With the pound now risking decline to 1.1433 against the Euro (EUR) in the months ahead, there’s no doubt that forex traders face a raft of challenges in the current climate. But what do they need to know for 2020?
The GBP, USD and the EUR – What do you Need to Know?
Interestingly, the pound has suffered more than the Euro since the referendum result was delivered, primarily because it’s thought that the UK will experience a bigger hit in terms of finance and the economy post-Brexit.
To this end, the pound sank to record lows twice in the 10 months following the referendum vote, first in the immediate aftermath of the result being announced and then again following Theresa May’s disastrous Mansion House speech that outlined her red lines for the subsequent negotiations with the single bloc.

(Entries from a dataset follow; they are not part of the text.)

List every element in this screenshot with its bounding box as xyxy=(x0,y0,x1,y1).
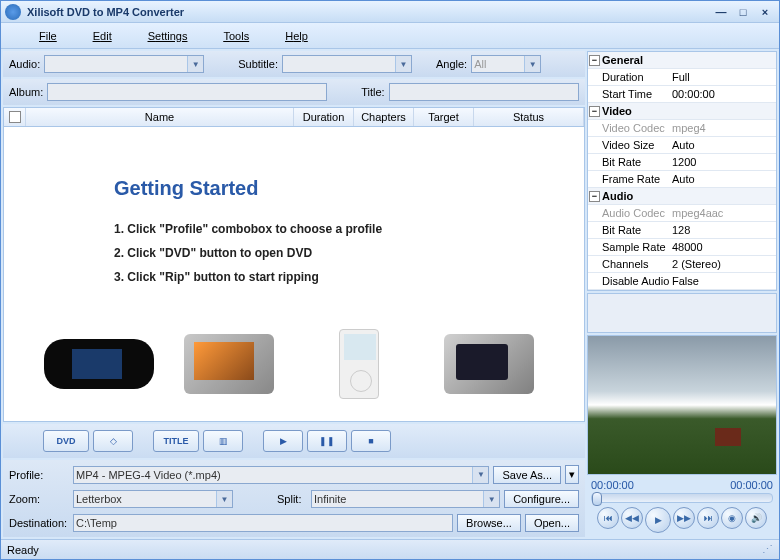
resize-grip-icon[interactable]: ⋰ xyxy=(762,543,773,556)
zoom-label: Zoom: xyxy=(9,493,69,505)
app-icon xyxy=(5,4,21,20)
mute-button[interactable]: 🔊 xyxy=(745,507,767,529)
menubar: File Edit Settings Tools Help xyxy=(1,23,779,49)
col-status[interactable]: Status xyxy=(474,108,584,126)
camera-image xyxy=(174,324,284,404)
play-button[interactable]: ▶ xyxy=(645,507,671,533)
dvd-button[interactable]: DVD xyxy=(43,430,89,452)
open-button[interactable]: Open... xyxy=(525,514,579,532)
gps-image xyxy=(434,324,544,404)
menu-help[interactable]: Help xyxy=(267,26,326,46)
profile-combo[interactable]: MP4 - MPEG-4 Video (*.mp4)▼ xyxy=(73,466,489,484)
app-title: Xilisoft DVD to MP4 Converter xyxy=(27,6,709,18)
dest-label: Destination: xyxy=(9,517,69,529)
audio-label: Audio: xyxy=(9,58,40,70)
dest-row: Destination: C:\Temp Browse... Open... xyxy=(9,511,579,535)
menu-edit[interactable]: Edit xyxy=(75,26,130,46)
col-duration[interactable]: Duration xyxy=(294,108,354,126)
menu-settings[interactable]: Settings xyxy=(130,26,206,46)
titlefield-label: Title: xyxy=(361,86,384,98)
prop-vsize[interactable]: Video SizeAuto xyxy=(588,137,776,154)
menu-tools[interactable]: Tools xyxy=(205,26,267,46)
bottom-rows: Profile: MP4 - MPEG-4 Video (*.mp4)▼ Sav… xyxy=(3,460,585,537)
prop-audio-header[interactable]: −Audio xyxy=(588,188,776,205)
next-button[interactable]: ⏭ xyxy=(697,507,719,529)
pause-button[interactable]: ❚❚ xyxy=(307,430,347,452)
col-target[interactable]: Target xyxy=(414,108,474,126)
col-name[interactable]: Name xyxy=(26,108,294,126)
col-check[interactable] xyxy=(4,108,26,126)
browse-button[interactable]: Browse... xyxy=(457,514,521,532)
left-pane: Audio: ▼ Subtitle: ▼ Angle: All▼ Album: … xyxy=(3,51,585,537)
rewind-button[interactable]: ◀◀ xyxy=(621,507,643,529)
chapter-button[interactable]: ▥ xyxy=(203,430,243,452)
prop-vbitrate[interactable]: Bit Rate1200 xyxy=(588,154,776,171)
angle-label: Angle: xyxy=(436,58,467,70)
profile-label: Profile: xyxy=(9,469,69,481)
title-button[interactable]: TITLE xyxy=(153,430,199,452)
prop-vframerate[interactable]: Frame RateAuto xyxy=(588,171,776,188)
album-input[interactable] xyxy=(47,83,327,101)
checkbox-icon[interactable] xyxy=(9,111,21,123)
content: Audio: ▼ Subtitle: ▼ Angle: All▼ Album: … xyxy=(1,49,779,539)
rip-button[interactable]: ▶ xyxy=(263,430,303,452)
menu-file[interactable]: File xyxy=(21,26,75,46)
prop-achannels[interactable]: Channels2 (Stereo) xyxy=(588,256,776,273)
dest-input[interactable]: C:\Temp xyxy=(73,514,453,532)
zoom-combo[interactable]: Letterbox▼ xyxy=(73,490,233,508)
prop-acodec[interactable]: Audio Codecmpeg4aac xyxy=(588,205,776,222)
prop-starttime[interactable]: Start Time00:00:00 xyxy=(588,86,776,103)
disc-button[interactable]: ◇ xyxy=(93,430,133,452)
prop-asamplerate[interactable]: Sample Rate48000 xyxy=(588,239,776,256)
step-2: 2. Click "DVD" button to open DVD xyxy=(114,246,544,260)
prop-video-header[interactable]: −Video xyxy=(588,103,776,120)
time-bar: 00:00:00 00:00:00 xyxy=(587,477,777,493)
saveas-more-button[interactable]: ▾ xyxy=(565,465,579,484)
prop-duration[interactable]: DurationFull xyxy=(588,69,776,86)
prev-button[interactable]: ⏮ xyxy=(597,507,619,529)
collapse-icon[interactable]: − xyxy=(589,55,600,66)
param-row-1: Audio: ▼ Subtitle: ▼ Angle: All▼ xyxy=(3,51,585,77)
property-grid[interactable]: −General DurationFull Start Time00:00:00… xyxy=(587,51,777,291)
titlebar: Xilisoft DVD to MP4 Converter — □ × xyxy=(1,1,779,23)
collapse-icon[interactable]: − xyxy=(589,191,600,202)
stop-button[interactable]: ■ xyxy=(351,430,391,452)
collapse-icon[interactable]: − xyxy=(589,106,600,117)
subtitle-combo[interactable]: ▼ xyxy=(282,55,412,73)
saveas-button[interactable]: Save As... xyxy=(493,466,561,484)
forward-button[interactable]: ▶▶ xyxy=(673,507,695,529)
maximize-button[interactable]: □ xyxy=(733,4,753,20)
playback-panel: 00:00:00 00:00:00 ⏮ ◀◀ ▶ ▶▶ ⏭ ◉ 🔊 xyxy=(587,477,777,537)
statusbar: Ready ⋰ xyxy=(1,539,779,559)
prop-adisable[interactable]: Disable AudioFalse xyxy=(588,273,776,290)
snapshot-button[interactable]: ◉ xyxy=(721,507,743,529)
configure-button[interactable]: Configure... xyxy=(504,490,579,508)
title-input[interactable] xyxy=(389,83,579,101)
video-preview[interactable] xyxy=(587,335,777,475)
getting-started: Getting Started 1. Click "Profile" combo… xyxy=(4,127,584,304)
step-3: 3. Click "Rip" button to start ripping xyxy=(114,270,544,284)
audio-combo[interactable]: ▼ xyxy=(44,55,204,73)
prop-abitrate[interactable]: Bit Rate128 xyxy=(588,222,776,239)
chevron-down-icon: ▼ xyxy=(472,467,488,483)
file-list: Name Duration Chapters Target Status Get… xyxy=(3,107,585,422)
prop-general-header[interactable]: −General xyxy=(588,52,776,69)
chevron-down-icon: ▼ xyxy=(216,491,232,507)
seek-slider[interactable] xyxy=(591,493,773,503)
close-button[interactable]: × xyxy=(755,4,775,20)
album-label: Album: xyxy=(9,86,43,98)
ipod-image xyxy=(304,324,414,404)
list-area: Getting Started 1. Click "Profile" combo… xyxy=(3,127,585,422)
col-chapters[interactable]: Chapters xyxy=(354,108,414,126)
prop-vcodec[interactable]: Video Codecmpeg4 xyxy=(588,120,776,137)
status-text: Ready xyxy=(7,544,39,556)
play-controls: ⏮ ◀◀ ▶ ▶▶ ⏭ ◉ 🔊 xyxy=(587,503,777,537)
slider-thumb[interactable] xyxy=(592,492,602,506)
split-combo[interactable]: Infinite▼ xyxy=(311,490,500,508)
split-label: Split: xyxy=(277,493,307,505)
chevron-down-icon: ▼ xyxy=(483,491,499,507)
angle-combo[interactable]: All▼ xyxy=(471,55,541,73)
chevron-down-icon: ▼ xyxy=(524,56,540,72)
minimize-button[interactable]: — xyxy=(711,4,731,20)
zoom-row: Zoom: Letterbox▼ Split: Infinite▼ Config… xyxy=(9,487,579,511)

The GBP has scarcely performed any better since this time, with intermittent growth spikes (such as the one that followed the Conservative’s decisive election win last December) typically followed by periods of loss and prolonged decline.
We’re undoubtedly on a downward trajectory now, with the gains created as a result of the aforementioned election result undermined by a restricted window for trade talks and the looming spectre of a no-deal Brexit.
It’s also interesting to note that the pound has performed consistently poorly against the U.S. Dollar (USD) during the same period, and despite minor fluctuations it continues along a downward spiral.
This trend has come to a head recently, with the GBP/USD currently trading in four-month lows as it nears the 1.2700 mark. According to Oanda, these losses could extend further to 1.2600, as the greenback continues to benefit from an improving national economy and the recent trade truce agreed with China.
What’s Next for Forex Traders?
The key takeaway here is the restricted performance of both the pound and, to a lesser extent, the Euro, which have traded in an ever-depreciating range over the course of the last four years.
As a result of this, the GBP/EUR pairing is currently causing investors to take flight, with the greenback and emerging currencies such as the Russian Ruble (RUB), the Brazilian Real (BRL) and the Chinese Yuan (CNY) offering far greater appeal against the backdrop of an increasingly volatile economic climate and growing geopolitical unrest.
With the trade talks between the UK and the Euro sure to continue until December 31st at the earliest, these trends are unlikely to change significantly throughout 2020. This is definitely having an impact in the minds of traders, who are constantly looking to alter their trading strategy and underlying portfolio.
In terms of specific currency pairings, speculating on the further decline of the pound and backing the USD/GBP offers a viable course of actions for traders, while identifying the best performing emerging currencies may also prove profitable in the current marketplace.